Fig. 4 shows polarization distribution of a radial polarization optical waveguide mode with a wavelength λ of 30 μm in the embodiment, where arrows indicate radial polarization states, and when the wavelength of a transmission optical signal is 30 μm, it can be seen from the figure that the vibration direction of an electric field of radial polarization light is along the radial direction, so that limited transmission of radial polarization light is realized, and the limitation of the original polarization mode is broken through.

FIG. 5 shows the real part of the effective refractive index n of the radially polarized optical waveguide mode with the wavelength λ of 30 μm according to the embodiment_{eff_r}And an imaginary effective index n_{eff_i}With innermost SiO layer₂Radius r change relation graph. As can be seen, SiO is present in the innermost layer of the film₂At radius r, the real part and the imaginary part of the effective refractive index of the mode are reduced and then increased along with the increase of r, and the real part n of the effective refractive index of the mode_{eff_r}The minimum value is still larger than 18.5, the refractive index is high, the mode limiting capability is strong, and the effective refractive index imaginary part n_{eff_i}Substantially less than 0.336, a longer propagation distance can be obtained by calculation.

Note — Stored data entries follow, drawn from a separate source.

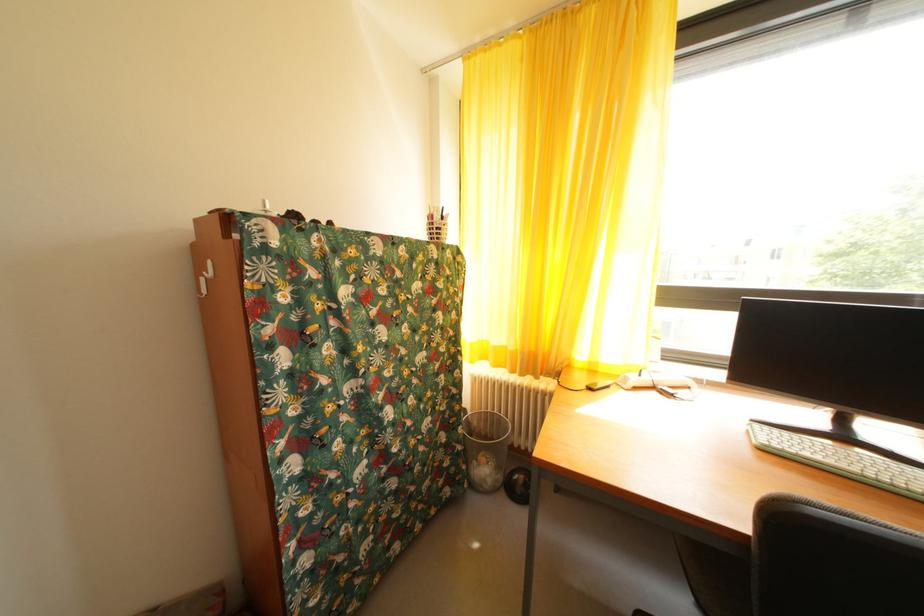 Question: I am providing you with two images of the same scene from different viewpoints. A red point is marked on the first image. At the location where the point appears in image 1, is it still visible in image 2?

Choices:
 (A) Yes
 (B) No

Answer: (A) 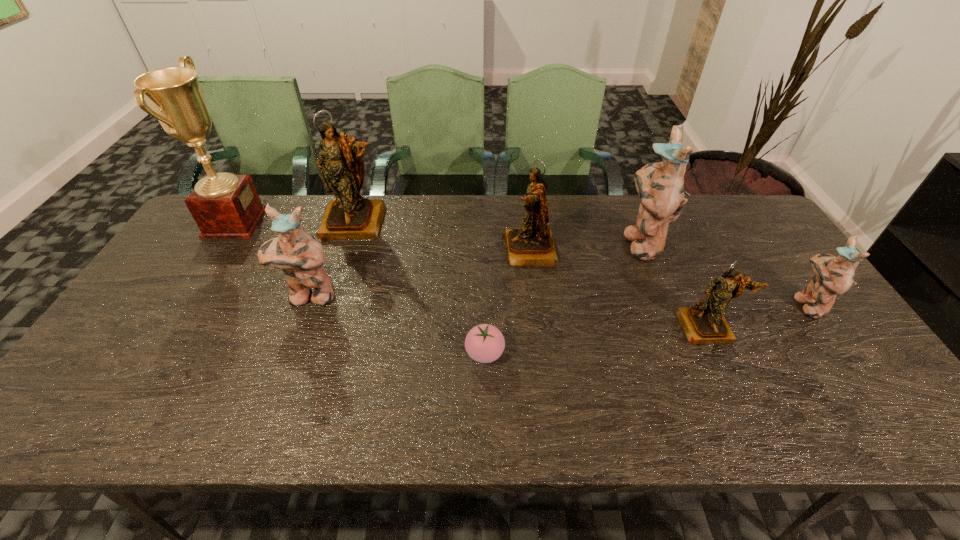 Identify the location of empty space that is in between the rightmost pink figurine and the biggest gold figurine. The image size is (960, 540). (581, 264).

Identify the location of vacant point located between the rightmost pink figurine and the rightmost gold figurine. (757, 315).

The height and width of the screenshot is (540, 960). I want to click on free spot between the tomato and the smallest gold figurine, so click(596, 340).

Point out which object is positioned as the sixth nearest to the trophy cup. Please provide its 2D coordinates. Your answer should be formatted as a tuple, i.e. [(x, y)], where the tuple contains the x and y coordinates of a point satisfying the conditions above.

[(704, 322)]

Find the location of `object that is the sixth closest to the trophy cup`. object that is the sixth closest to the trophy cup is located at coordinates (704, 322).

Find the location of a particular element. the fourth closest figurine to the leftmost pink figurine is located at coordinates (704, 322).

At what (x,y) coordinates should I click in order to perform the action: click on figurine identified as the fourth closest to the rightmost gold figurine. Please return your answer as a coordinate pair (x, y). Image resolution: width=960 pixels, height=540 pixels. Looking at the image, I should click on (350, 216).

Point out which pink figurine is positioned as the nearest to the tomato. Please provide its 2D coordinates. Your answer should be formatted as a tuple, i.e. [(x, y)], where the tuple contains the x and y coordinates of a point satisfying the conditions above.

[(300, 256)]

Locate an element on the screen. This screenshot has width=960, height=540. pink figurine that is the third closest one to the biggest gold figurine is located at coordinates (833, 276).

Locate an element on the screen. This screenshot has width=960, height=540. gold figurine object that ranks as the second closest to the fourth object from left to right is located at coordinates (350, 216).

As can be seen, the optimal adjustment of the mode effective refractive index can be realized by adjusting the magnitude of r.

Under the incidence of light with the wavelength of 30 microns, the waveguide structure can limit an optical field in a structural region, further narrow the distribution range of the optical field and realize the limited transmission of radial polarized light. The structure has small size and high integration level, has the characteristics of high refractive index and long propagation distance, and can realize the optimization of optical field distribution and refractive index by changing the structure radius and the number of layers or adjusting related parameters of graphene. The utility model discloses a can be applied to super high density integrated optical path, for realizing that the super high integrated level provides probably in integrated photonic device field, have certain using value in integrated optics field, metamaterial artificial microstructure field.

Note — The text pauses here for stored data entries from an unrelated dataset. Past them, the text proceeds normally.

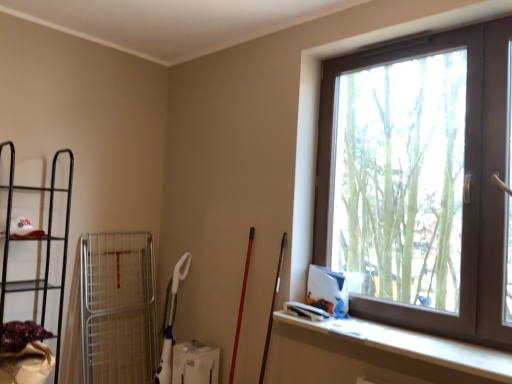 Question: Is point (65, 261) closer or farther from the camera than point (437, 349)?

Choices:
 (A) farther
 (B) closer

Answer: (A)

Question: Would you say black metal shelf at left is to the left or to the right of white matte ledge at lower right in the picture?

Choices:
 (A) left
 (B) right

Answer: (A)

Question: Considering the real-world distances, which object is farthest from the brown plastic window at upper right?

Choices:
 (A) white matte ledge at lower right
 (B) black metal shelf at left

Answer: (B)

Question: Estimate the real-world distances between objects in this image. Which object is farther from the brown plastic window at upper right?

Choices:
 (A) white matte ledge at lower right
 (B) black metal shelf at left

Answer: (B) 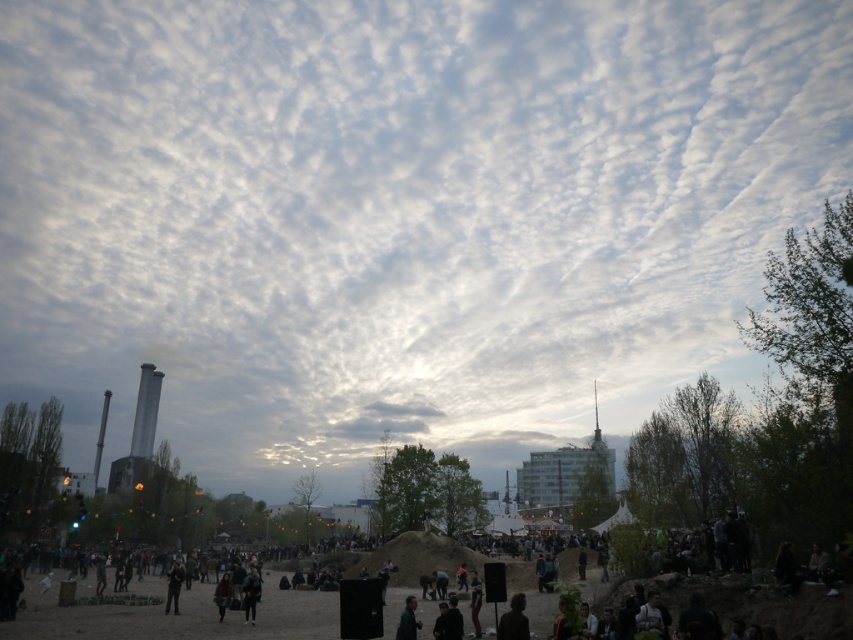 You are a photographer trying to capture a photo of the dark clothing at center and the dark gray fabric jacket at center. You want to ensure both subjects are in focus. Given that your camera has a depth of field that can cover 50 feet, will you be able to achieve this?

The dark clothing at center is 50.58 feet from the dark gray fabric jacket at center. Since the distance between them exceeds the camera depth of field of 50 feet, you will not be able to have both subjects in focus simultaneously.

You are standing at the edge of the sandy area and want to find the dark clothing at center. According to the coordinates provided, in which direction should you look relative to your current position?

The dark clothing at center is located at point 0.961 on the x axis and 0.202 on the y axis. Since you are at the edge of the sandy area, you should look towards the center of the scene to find it.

The utility model has a plurality of implementation modes, and all technical schemes formed by adopting equivalent transformation or equivalent transformation all fall within the protection scope of the utility model.

Claims (6)

1. The utility model provides a graphite alkene hyperbolic metamaterial cylindrical waveguide which characterized in that: the graphene hyperbolic metamaterial cylindrical waveguide structure is a coaxial cylindrical structure and comprises two materials A and B from inside to outside, wherein the A and the B are respectively SiO₂With graphene material, the innermost layer of the cross section of the cylindrical waveguide is solid SiO₂And then from inside to outside are n layers of graphene and n-1 layers of SiO which are alternately arranged₂Circular ring, innermost solid SiO₂The radius of the cylinder is r, the thickness of each graphene ring layer is dg, and each SiO layer₂The thickness of the ring is dd.

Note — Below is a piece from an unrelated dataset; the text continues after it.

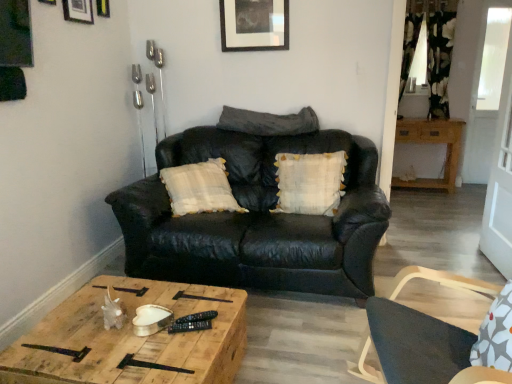 Question: Visually, is metallic silver picture frame at upper center, positioned as the 2th picture frame in back-to-front order, positioned to the left or to the right of matte black picture frame at upper left, which is counted as the 3th picture frame, starting from the right?

Choices:
 (A) left
 (B) right

Answer: (B)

2. The graphene hyperbolic metamaterial cylindrical waveguide of claim 1, wherein: the SiO₂Has a dielectric constant of 2.2, and the dielectric constant of the corresponding graphene is epsilon under the incidence of light with a wavelength of 30 mu m_m-1334.4-42.774i, the tangential dielectric constant epsilon of graphene_mt＝-1335.6-42.774i。

3. The graphene hyperbolic metamaterial cylindrical waveguide of claim 1, wherein: the coaxial cylindrical structure has 16 layers in total, and the innermost layer of the cross section of the cylindrical waveguide is solid SiO₂And then from inside to outside, the graphene with 8 layers and the SiO with 7 layers are alternately arranged₂A circular ring.

4. The graphene hyperbolic metamaterial cylindrical waveguide of claim 1, wherein: the innermost solid SiO layer₂The radius of the cylinder is r 114 nm.

5. The graphene hyperbolic metamaterial cylindrical waveguide of claim 1, wherein: the thickness of each layer of graphene ring is dg-1 nm.

6. The graphene hyperbolic metamaterial cylindrical waveguide of claim 1, wherein: each layerSiO₂The thickness of the ring is dd 19 nm.